Das Problem liegt also bei den Produzenten. Ihnen fehlen die Krabbler. Im Falle von Coop ist davon Essento betroffen. Das Startup entwickelt Insekten-Spezialitäten für den Detailhändler, welcher sie dann als Fertigprodukt in ausgewählten Filialen anbieten will. Das Problem: «Derzeit sind in der Schweiz keine Insekten verfügbar, die als Lebensmittel zugelassen sind, weder aus der Schweiz noch aus der EU», erklärt Co-Founder Christian Bärtsch.
Qualitätskontrolle fehlt
Noch Ende April hatte Bärtsch gesagt, man wollte die Insekten aus Belgien und den Niederlanden beziehen. Genau hier liegt das Hindernis: Um Insekten in die Schweiz importieren zu können, müssen laut BLV zwei Bedingungen erfüllt sein: Die Insekten müssen aus einem Betrieb stammen, der von der Lebensmittelbehörde im Exportland kontrolliert wurde. Und die importierten Insekten müssen die lebensmittelrechtlichen Anforderungen der Schweizer Gesetzgebung erfüllen.

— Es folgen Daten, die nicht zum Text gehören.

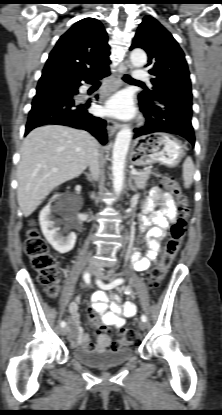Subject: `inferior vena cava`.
Returning <instances> with one entry per match:
<instances>
[{
  "label": "inferior vena cava",
  "instance_id": "1",
  "mask_svg": "<svg viewBox=\"0 0 222 415\" xmlns=\"http://www.w3.org/2000/svg\"><path fill=\"white\" fill-rule=\"evenodd\" d=\"M90 172L92 177L97 180L99 177V162H98V150L95 149L93 156L89 162Z\"/></svg>",
  "mask_w": 222,
  "mask_h": 415
}]
</instances>
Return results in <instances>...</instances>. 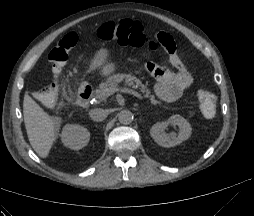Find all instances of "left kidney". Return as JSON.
Listing matches in <instances>:
<instances>
[{"mask_svg":"<svg viewBox=\"0 0 254 216\" xmlns=\"http://www.w3.org/2000/svg\"><path fill=\"white\" fill-rule=\"evenodd\" d=\"M169 125L178 126L179 132L167 134L165 130ZM192 133L191 125L180 115H173L167 121L158 122L150 129L151 137L162 147H174L187 140Z\"/></svg>","mask_w":254,"mask_h":216,"instance_id":"obj_1","label":"left kidney"}]
</instances>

Das Problem ist: In der EU sind Insekten nicht als Lebensmittel zugelassen, die entsprechende Behörde in einem EU-Land kann der Schweiz also nicht die benötigte Qualitätskontrolle liefern. «Ohne eine entsprechende Bestätigung der Kontrolle der Behörden im Exportland, sind die Importbedingungen nicht erfüllt», sagt Stefan Kunfermann, Mediensprecher vom BLV.

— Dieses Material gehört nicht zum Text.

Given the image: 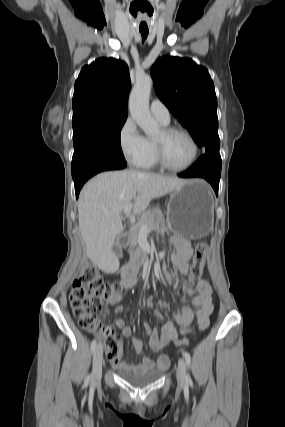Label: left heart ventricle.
Listing matches in <instances>:
<instances>
[{"label":"left heart ventricle","mask_w":285,"mask_h":427,"mask_svg":"<svg viewBox=\"0 0 285 427\" xmlns=\"http://www.w3.org/2000/svg\"><path fill=\"white\" fill-rule=\"evenodd\" d=\"M155 140L163 141L166 160L172 166H184L190 161L193 155V146L190 140L181 133L163 138L161 131Z\"/></svg>","instance_id":"obj_1"}]
</instances>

Belgien und die Niederlande stellen EU-weit allerdings eine Ausnahme dar: Sie haben die Produktion von Insekten zwar nicht gesetzlich geregelt - diese werden aber dennoch zu Lebensmittelzwecken angeboten. Eigentlich sollte die Einfuhr also kein Problem sein, wäre da nicht die ausstehende Bestätigung der Behörden in beiden Ländern. Eine entsprechende Bestätigung dürfte, je nach Exportland, jedoch nur eine Frage der Zeit sein, sagt Kunfermann.
Auslieferung ab September
Und wieso setzen Produzenten nicht auf Schweizer Insekten - «Swiss bugs first», so zusagen? Auch das ist nicht ganz einfach. Inländische Insekten-Produzenten und -verarbeiter brauchen für die Produktion eine kantonale Bewilligung - und eine solche halten laut BLV bislang nur zwei Betriebe: Essento und Entomos. Da Essento Insekten weiterverarbeitet und nicht züchtet, ist Entomos momentan der einzige bewilligte Zuchtbetrieb.

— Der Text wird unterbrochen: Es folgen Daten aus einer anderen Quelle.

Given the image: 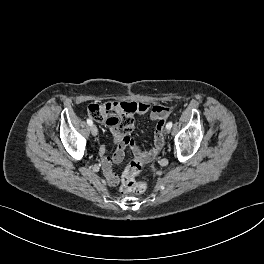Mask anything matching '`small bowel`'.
I'll return each instance as SVG.
<instances>
[{
  "label": "small bowel",
  "instance_id": "small-bowel-1",
  "mask_svg": "<svg viewBox=\"0 0 264 264\" xmlns=\"http://www.w3.org/2000/svg\"><path fill=\"white\" fill-rule=\"evenodd\" d=\"M130 103H133L137 106V111L135 113L138 114L149 113L150 119L154 122H159L161 120L165 121L170 114V108L167 106L158 105V104L152 105L144 102H140V103L130 102ZM112 133L114 136V142L117 146L115 152L112 155H110L108 153L107 147L105 145H101L99 148V155L101 158L102 167L107 182L111 186H116L119 182V178L112 169V163H120L123 160L124 152L127 147L131 148L136 155L144 154L145 160L150 161L157 155V153L159 152L162 146L154 144V147L151 150L147 152L141 151L130 136L115 130H112Z\"/></svg>",
  "mask_w": 264,
  "mask_h": 264
}]
</instances>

Bei Entomos ist man aber noch nicht bereit, Insekten für die Lebensmittelproduktion zu verkaufen. Bis Insekten für den Verzehr und Verkauf bereit sind, müssen sie mehrere Generationen durchlaufen. Erst die vierte Zucht-Generation wird als zur Produktion zu Lebensmittelzwecken geeignet angesehen, erklärt Kunfermann vom BLV. Entomos-Geschäftsführer Urs Fanger gibt an, seine Insekten hätten die dritte Generation erreicht - «jedoch muss noch zugewartet werden, bis die Tiere ihr ‹Erntegewicht› erreicht haben», so Fanger. Die ersten Eigenprodukte von Entomos würden deshalb ab dem 4. September verfügbar sein. Das hat zur Folge, dass Verarbeiter von Insekten-Produkten auch hierzulande auf dem Trockenen sitzen.
Mehlwurm-Falafel und -Chips
In-Snekt etwa, ein Betrieb aus Hergiswil am Napf, der Snacks aus Insekten herstellen will, wartet nach eigener Aussage noch auf die erste Lieferung von Entomos. Die Firma will daraus Falafel oder Chips aus herstellen - beides soll an die Gastronomie und im Einzelhandel verkauft werden. Auch das Problem mit der kantonalen Bewilligung ist noch nicht endgültig geklärt: Zwar sei man kein Züchter, sagt Geschäftsführer Daniel Bisten.
Luzerner Lebensmittelinspektoren wollten aber die Umstände ihrer Produktion untersuchen. Ohne die gelieferten Insekten dürfte das schwierig sein - und ohne Tiere findet auch keine Produktion statt. Bis die Krabbler ausgewachsen sind, gilt also: Steak auf den Grill und auf die Grillen warten.